Es war ein Routineflug – zumindest für die ersten Minuten. Auf dem Weg ins Einsatzgebiet waren wir guter Dinge. Es stand uns ein spannender Einsatz bevor, das Wetter war perfekt, und wir freuten uns darauf, auch an diesem Tag Gutes zu tun. Doch die Spannung kam anders als erwartet: 30 Minuten nach dem Start meldete sich unser linkes Triebwerk mit instabilen Verdichterdrehzahlen – ein klares Anzeichen für ein technisches Problem und ein potenzieller Triebwerksausfall. Die ersten Sekunden waren von einem drückenden Schweigen und einem kurzen Moment der Unsicherheit geprägt.

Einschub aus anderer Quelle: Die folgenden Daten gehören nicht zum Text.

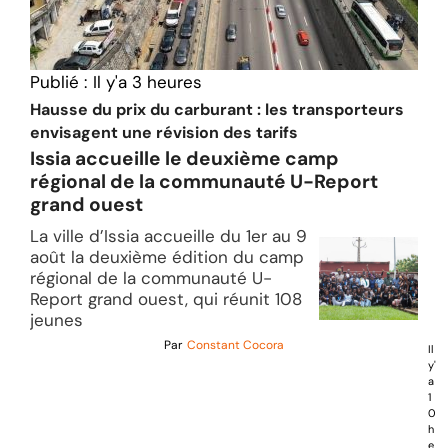
Publié :
Il y'a 3 heures
Hausse du prix du carburant : les transporteurs
envisagent une révision des tarifs
Issia accueille le deuxième camp
régional de la communauté U-Report
grand ouest
La ville d’Issia accueille du 1er au 9
août la deuxième édition du camp
régional de la communauté U-
Report grand ouest, qui réunit 108
jeunes
Par
Constant Cocora
Il
y'
a
1
0
h
e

"Always be prepared for the unexpected" war eines unserer Mantras, und dieser Moment brachte uns in eine Lage, in der Vertrauen und Misstrauen gleichermaßen gefragt waren. Nach einem kurzen, wortlosen Austausch mit meinem Co-Piloten – einem fragenden Blick und einem stillen „Echt jetzt?“ – griffen unsere Routinen nahtlos ineinander. Mein Co-Pilot zog die Checkliste hervor, ein Werkzeug, das in solchen Situationen wie ein Rettungsanker wirkt. Schritt für Schritt arbeiteten wir die Prozedur ab. Die klare Anweisung lautete: Triebwerk abschalten. Als mein Co-Pilot, mit einem leicht ungläubigen Blick, fragte: „Du willst doch nicht wirklich das Triebwerk abstellen?“, war meine Antwort kurz und bestimmt: „Oh doch.“

Die Entscheidung fiel schnell, aber nicht leichtfertig. Unsere trainierten Abläufe liefen automatisch weiter. Das vermeintlich defekte Triebwerk wurde kontrolliert heruntergefahren und kam schließlich zum Stillstand. So weit, so gut. Doch die Arbeit war damit nicht beendet. Die Landung musste vorbereitet, die Crew gebrieft und die Situation laufend überwacht werden. Kommunikation unter Stress – nicht trivial, sondern komplex – war in dieser Phase überlebenswichtig.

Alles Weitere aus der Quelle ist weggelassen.